__Goal of the exercise__:
Restate word for word the lines below, from the one containing "Waarom is asbest verwijderen" through the final line, with no pictures included.
Data to examine Start Marker
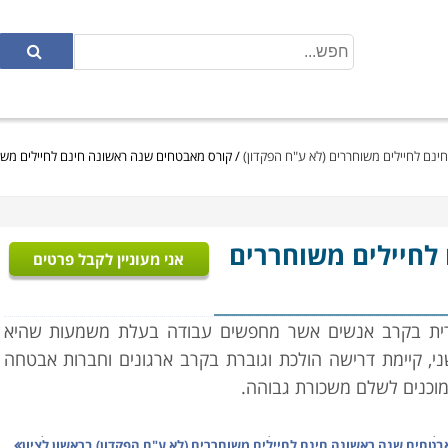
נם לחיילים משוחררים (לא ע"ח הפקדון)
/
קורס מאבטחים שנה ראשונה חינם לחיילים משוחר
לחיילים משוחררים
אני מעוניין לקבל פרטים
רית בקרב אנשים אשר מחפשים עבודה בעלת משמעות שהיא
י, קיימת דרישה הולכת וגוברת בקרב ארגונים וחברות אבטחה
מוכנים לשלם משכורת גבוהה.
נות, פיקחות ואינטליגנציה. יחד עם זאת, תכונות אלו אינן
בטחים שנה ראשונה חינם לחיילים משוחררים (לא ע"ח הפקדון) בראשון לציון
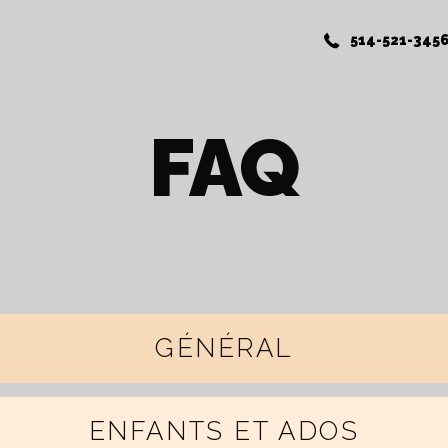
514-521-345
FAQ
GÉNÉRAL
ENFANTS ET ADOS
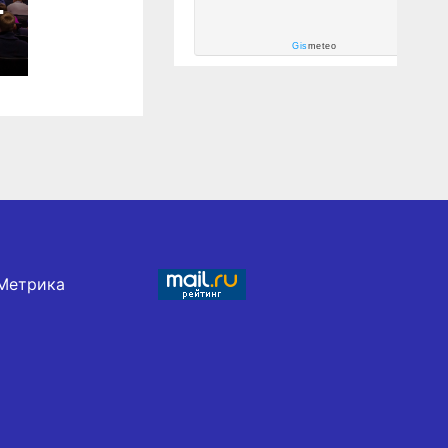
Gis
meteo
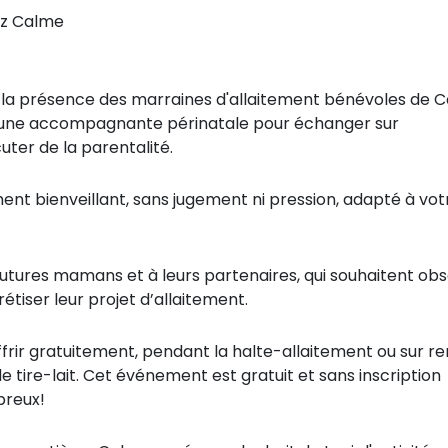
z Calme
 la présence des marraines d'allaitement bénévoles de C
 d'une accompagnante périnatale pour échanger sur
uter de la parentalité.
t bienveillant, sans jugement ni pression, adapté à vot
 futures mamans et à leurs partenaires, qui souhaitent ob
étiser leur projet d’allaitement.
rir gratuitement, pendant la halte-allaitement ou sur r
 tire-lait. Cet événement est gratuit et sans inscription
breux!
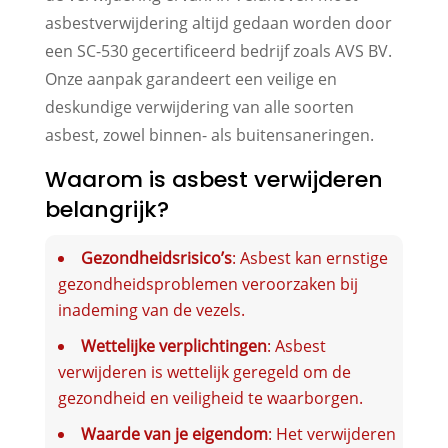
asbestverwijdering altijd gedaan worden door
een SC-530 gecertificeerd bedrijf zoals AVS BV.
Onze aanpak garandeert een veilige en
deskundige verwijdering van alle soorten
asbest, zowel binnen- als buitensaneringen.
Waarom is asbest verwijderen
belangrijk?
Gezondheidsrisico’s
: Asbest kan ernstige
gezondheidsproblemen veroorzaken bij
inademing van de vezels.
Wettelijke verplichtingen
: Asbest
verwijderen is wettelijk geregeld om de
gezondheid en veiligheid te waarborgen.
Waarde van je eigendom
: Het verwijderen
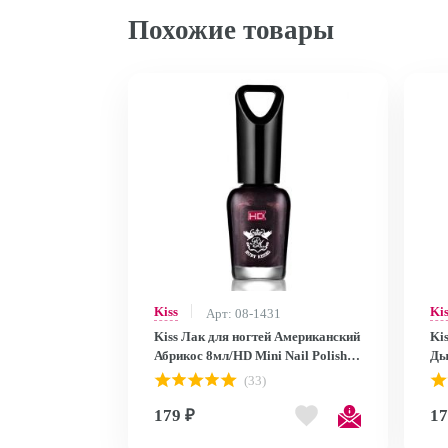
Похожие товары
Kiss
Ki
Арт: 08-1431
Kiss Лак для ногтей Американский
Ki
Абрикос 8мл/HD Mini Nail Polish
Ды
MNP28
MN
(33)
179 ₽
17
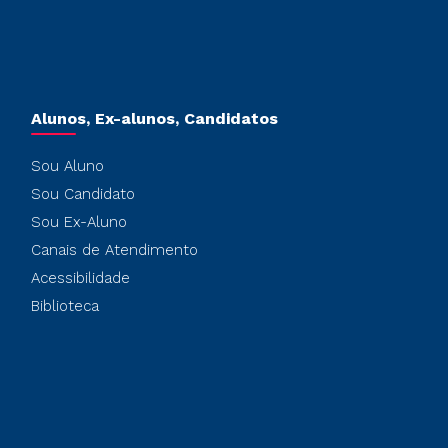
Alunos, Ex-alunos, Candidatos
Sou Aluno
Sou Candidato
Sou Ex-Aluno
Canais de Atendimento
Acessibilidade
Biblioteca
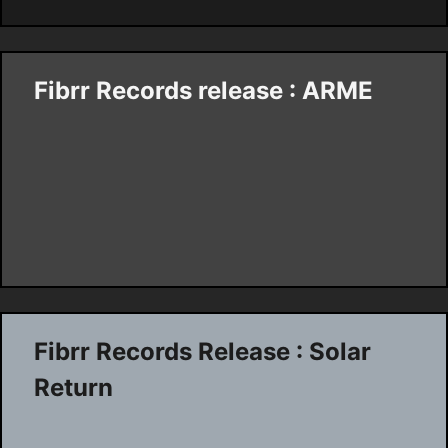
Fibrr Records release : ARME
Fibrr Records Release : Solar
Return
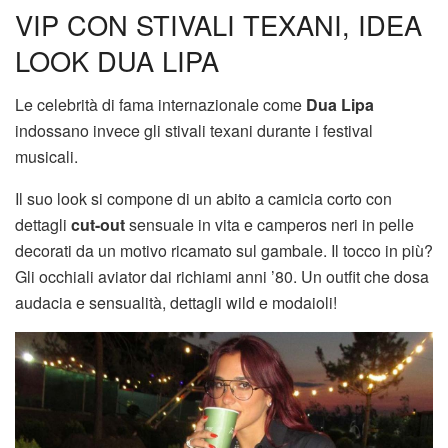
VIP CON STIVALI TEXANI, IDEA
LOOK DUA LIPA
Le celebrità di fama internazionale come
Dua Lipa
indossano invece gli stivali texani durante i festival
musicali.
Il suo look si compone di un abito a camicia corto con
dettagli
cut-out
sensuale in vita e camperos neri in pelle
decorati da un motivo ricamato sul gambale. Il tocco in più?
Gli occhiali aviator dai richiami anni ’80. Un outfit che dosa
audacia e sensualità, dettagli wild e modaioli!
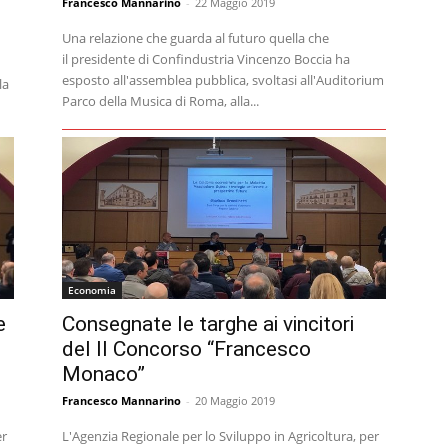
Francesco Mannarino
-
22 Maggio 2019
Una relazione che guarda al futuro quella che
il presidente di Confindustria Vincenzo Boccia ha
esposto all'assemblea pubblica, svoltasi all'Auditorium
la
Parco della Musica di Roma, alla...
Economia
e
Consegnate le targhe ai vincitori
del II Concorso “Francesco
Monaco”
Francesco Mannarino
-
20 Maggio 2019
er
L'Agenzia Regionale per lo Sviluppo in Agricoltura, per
Data to examine End Marker
__Task result__:
Waarom is asbest verwijderen
belangrijk?
Gezondheidsrisico’s
: Asbest kan ernstige
gezondheidsproblemen veroorzaken bij
inademing van de vezels.
Wettelijke verplichtingen
: Asbest
verwijderen is wettelijk geregeld om de
gezondheid en veiligheid te waarborgen.
Waarde van je eigendom
: Het verwijderen
Похожие товары
Kiss
Ki
Арт: 08-1431
Kiss Лак для ногтей Американский
Ki
Абрикос 8мл/HD Mini Nail Polish
Ды
MNP28
MN
(33)
179 ₽
17
Alunos, Ex-alunos, Candidatos
Sou Aluno
Sou Candidato
Sou Ex-Aluno
Canais de Atendimento
Acessibilidade
Biblioteca
Fibrr Records release : ARME
Fibrr Records Release : Solar
Return
VIP CON STIVALI TEXANI, IDEA
LOOK DUA LIPA
Le celebrità di fama internazionale come
Dua Lipa
indossano invece gli stivali texani durante i festival
musicali.
Il suo look si compone di un abito a camicia corto con
dettagli
cut-out
sensuale in vita e camperos neri in pelle
decorati da un motivo ricamato sul gambale. Il tocco in più?
Gli occhiali aviator dai richiami anni ’80. Un outfit che dosa
audacia e sensualità, dettagli wild e modaioli!
Francesco Mannarino
-
22 Maggio 2019
Una relazione che guarda al futuro quella che
il presidente di Confindustria Vincenzo Boccia ha
esposto all'assemblea pubblica, svoltasi all'Auditorium
la
Parco della Musica di Roma, alla...
Economia
e
Consegnate le targhe ai vincitori
del II Concorso “Francesco
Monaco”
Francesco Mannarino
-
20 Maggio 2019
er
L'Agenzia Regionale per lo Sviluppo in Agricoltura, per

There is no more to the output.